Colin Montgomerie made headlines this week, suggesting that Tiger Woods should have retired this past summer, at St. Andrews, waving goodbye to the hordes of fans as he crossed the Swilcan Bridge one final time.
Imagine, just for a second, how that all would have gone.
Sportswriters on site would have the most romantic material of their careers. Sportswriters back home would be jealous. Photographers would sell photos from that moment forever. Thoughtful golf fans would be respectful but their hasty brethren would be indignant. The common sports fan would lean towards “good riddance,” having read more negative headlines about Woods in the last five years than positive ones.
And then, in April, we would all still be talking about him.
Don’t blame Monty, who has no clue what it’s like to be Tiger Woods. Woods’ presence in sport is unlike anyone who has or will ever play this game. His retirement will create a nagging little cloud that hovers in the sport’s forecast for years.
“Why go on?” Montgomerie reasoned, on the Bunkered Podcast. “Go out at the top. It’s something very few can do.”
What Monty is inspired by, no doubt, is how much of a struggle it was for Woods to play golf this year, one year removed from nearly having his right leg amputated.
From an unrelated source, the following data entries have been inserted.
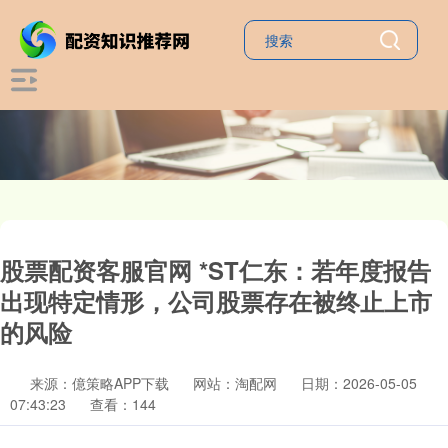
股票配资客服官网 *ST仁东：若年度报告
出现特定情形，公司股票存在被终止上市
的风险
来源：億策略APP下载
网站：淘配网
日期：2026-05-05
07:43:23
查看：144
He limped his way through four rounds at Augusta National, bowed out after three rounds at the PGA Championship and made 10 bogeys over two tough rounds at the Open.
What Monty gets wrong is that just because it isn’t graceful doesn’t mean it’s less than great. There are levels to going out on one’s terms and its rarely pleasant. Just ask Tom Brady and Serena Williams and Justin Verlander. Those “levels” are why December 2022 is the first step toward making it a more comfortable reality.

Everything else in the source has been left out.